(hbr)-- Decades of research has demonstrated how junior employees benefit from being mentored.
Guidance from senior colleagues has also been shown to enhance mentees’ job performance and satisfaction.
We know far less, however, about how mentoring might benefit mentors themselves.
We were interested in understanding how mentoring might help mentors who work in stressful occupations.
Prior research has suggested that mentoring can improve the emotional health of mentees when a close, trusting relationship is established.
We wondered if mentors would receive the same mental health benefits from the relationship.
Mental health is a serious and growing concern within occupations that play important social roles, such as medical professionals, firefighters, and police officers.
And because policing is one of the most stressful occupations, with high levels of mental health and wellbeing difficulties, we conducted a longitudinal study of a formal mentoring program in an English police force.
The mentoring program was rolled out in 2013 in one of the police forces in England and Wales. It was designed to support the development of junior officers by giving them a way to discuss aspirations and concerns and receive guidance.

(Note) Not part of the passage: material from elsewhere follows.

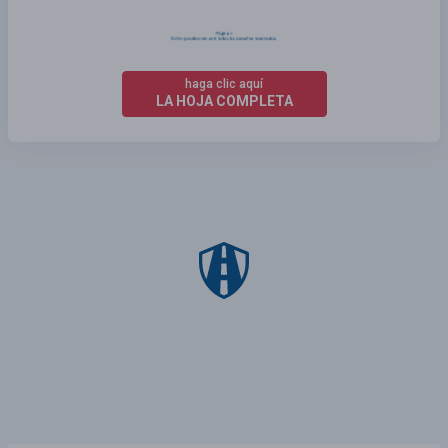
haga clic aquí
LA HOJA COMPLETA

Our study involved two parts. First, we conducted a field experiment: we compared the mental health of a treatment set of 17 mentor-mentee pairs that went through the mentoring program to a control group of 18 pairs of senior and junior officers that did not participate in the program.
Second, we interviewed both the mentees and their mentors separately — 18 participants with 35 formal interviews in total.
We asked mentors and mentees about their stress levels, what they liked about their job, how they coped with stress, and whether their mentoring relationship helped them with this.
Our experiment results showed that people who served as mentors experienced lower levels of anxiety, and described their job as more meaningful, than those who did not mentor.
We learned from our interviews that mentoring afforded senior officers, as well as junior officers, a venue for discussing and reflecting on concerns. Mentors heard their mentees’ accounts of anxiety and realized these feelings — which they also shared — were commonplace.
By acknowledging that these anxieties were common, both mentees and mentors grew more comfortable in discussing them and in sharing different coping mechanisms. Mentors often found their interactions with junior colleagues therapeutic.
Many mentors we interviewed also said they found mentoring enhanced the meaningfulness of their work. Senior officers described feeling separated from the daily policing work of junior colleagues.
They talked about how long-term project management and meetings often prevented them from doing what they described as “real policing.”
This meant that they were less able to see their impact on people’s lives. But they could witness more direct and immediate results by helping the junior officers they mentored.
For instance, one senior officer stated “Doing this lets you do something important for someone and see the results fairly quick. You are helping them. They don’t always listen, but it is satisfying. More than a lot of what I have to do these days.”
Another mentor noted how they were able to help their mentee navigate the process of taking on a new role and was able to see them thrive. This achievement helped him to realize how important his daily tasks were and how they could make a difference.
Why does mentoring have this impact on mentors?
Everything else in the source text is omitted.